Search code examples
rr-caretnnet

Get caret's model-parameters for nnet


I am having trouble extracting caret's finalModel-parameters for nnet. If I use the - in my mind - exactly same parameters for caret::train and nnet::nnet, I get (sometimes) big differences. Have I forgotten a parameter or is this due to the computation-algorithm of the neural network? I am aware that I can use predict for caret_net (in the example below), but I still would like to reproduce the results only with nnet.

Example:

library(nnet)
library(caret)

len <- 100
set.seed(4321)
X <- data.frame(x1 = rnorm(len, 40, 25), x2 = rnorm(len, 70, 4), x3 = rnorm(len, 1.6, 0.3))
y <- 20000 + X$x1 * 3 - X$x1*X$x2 * 4 - (X$x3**4) * 7 + rnorm(len, 0, 4)
XY <- cbind(X, y)

# pre-processing
preProcPrms <- preProcess(XY, method = c("center", "scale"))
XY_pre <- predict(preProcPrms, XY)

# caret-nnet
controlList <- trainControl(method = "cv", number = 5)
tuneMatrix <- expand.grid(size = c(1, 2), decay = c(0, 0.1))

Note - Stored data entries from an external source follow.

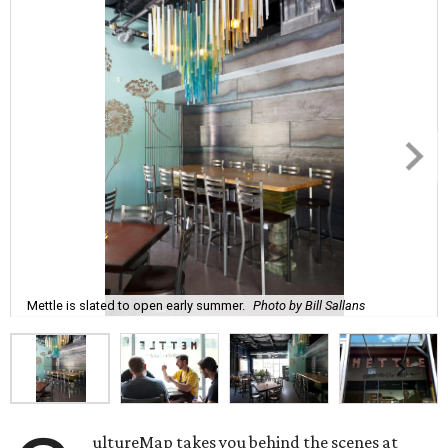
Mettle is slated to open early summer.
Photo by Bill Sallans
ultureMap takes you behind the scenes at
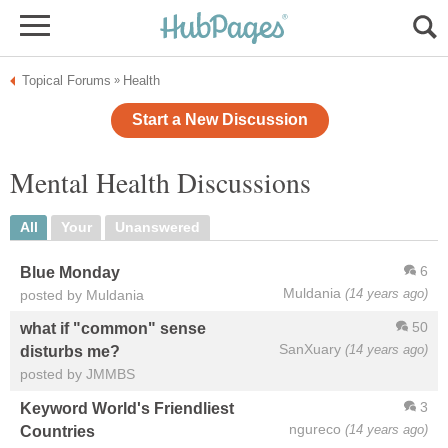
Topical Forums
Health
»
Start a New Discussion
Mental Health Discussions
All
Your
Unanswered
6
Blue Monday
Muldania
(14 years ago)
posted by Muldania
50
what if "common" sense
SanXuary
(14 years ago)
disturbs me?
posted by JMMBS
3
Keyword World's Friendliest
ngureco
(14 years ago)
Countries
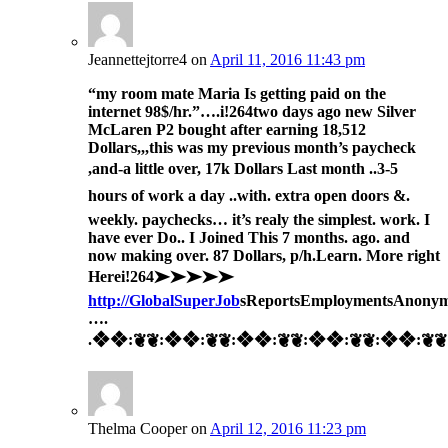
Jeannettejtorre4
on
April 11, 2016 11:43 pm
“my room mate Maria Is getting paid on the
internet 98$/hr.”….i!264
two days ago new Silver
McLaren P2 bought after earning 18,512
Dollars,,,this was my previous month’s paycheck
,and-a little over, 17k Dollars Last month ..3-5
hours of work a day ..with. extra open doors &.
weekly. paychecks… it’s realy the simplest. work. I
have ever Do.. I Joined This 7 months. ago. and
now making over. 87 Dollars, p/h.Learn. More right
Here
i!264➤➤➤➤➤
http://GlobalSuperJob
sReportsEmploymentsAnonym
….
.❖❖:❦❦:❖❖:❦❦:❖❖:❦❦:❖❖:❦❦:❖❖:❦❦:
Thelma Cooper
on
April 12, 2016 11:23 pm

caret_net <- train(x = XY_pre[ , colnames(XY_pre) != "y"],
                   y = XY_pre[ , colnames(XY_pre) == "y"],
                   method = "nnet",
                   linout = TRUE,
                   TRACE = FALSE,
                   maxit = 100,
                   tuneGrid = tuneMatrix,
                   trControl = controlList)

# nnet-nnet
nnet_net <- nnet(x = XY_pre[ , colnames(XY_pre) != "y"],
                 y = XY_pre[ , colnames(XY_pre) == "y"],
                 linout = caret_net$finalModel$param$linout,
                 TRACE = caret_net$finalModel$param$TRACE,
                 size = caret_net$bestTune$size,
                 decay = caret_net$bestTune$decay,
                 entropy = caret_net$finalModel$entropy,
                 maxit = 100)

# print
print(caret_net$finalModel)
print(nnet_net)

y_caret <- predict(caret_net$finalModel, XY_pre[ , colnames(XY_pre) != "y"])
y_nnet <- predict(nnet_net, XY_pre[ , colnames(XY_pre) != "y"])

plot(y_caret, y_nnet, main = "Hard to spot, but y_caret <> y_nnet - which prm have I forgotten?")
hist(y_caret - y_nnet)

Thx & kind regards


Solution

  • As stated in the comments the discrepancy is caused by different seeds. To quote @Artem Sokolov: Neural net training typically starts from a random state. It's reasonable to expect that caret::train and nnet::nnet start from two different states. Consequently, they likely converge to two different local optima.

    To get a reproducible model start from the same seed:

    controlList <- trainControl(method = "none", seeds = 1)
    tuneMatrix <- expand.grid(size = 2, decay = 0)
    
    set.seed(1)
    caret_net <- train(x = XY_pre[ , colnames(XY_pre) != "y"],
                       y = XY_pre[ , colnames(XY_pre) == "y"],
                       method = "nnet",
                       linout = TRUE,
                       TRACE = FALSE,
                       maxit = 100,
                       tuneGrid = tuneMatrix,
                       trControl = controlList)
    
    set.seed(1)
    nnet_net <- nnet(x = XY_pre[ , colnames(XY_pre) != "y"],
                     y = XY_pre[ , colnames(XY_pre) == "y"],
                     linout = caret_net$finalModel$param$linout,
                     TRACE = caret_net$finalModel$param$TRACE,
                     size = caret_net$bestTune$size,
                     decay = caret_net$bestTune$decay,
                     entropy = caret_net$finalModel$entropy,
                     maxit = 100)
    
    y_caret <- predict(caret_net, XY_pre[ , colnames(XY_pre) != "y"])
    y_nnet <- predict(nnet_net, XY_pre[ , colnames(XY_pre) != "y"])
    
    
    all.equal(as.vector(y_caret[,1]), y_nnet[,1])
    #TRUE
    

    apart from setting the same seeds the key is to avoid re-sampling in caret since it depends on the seed and precedes the model training.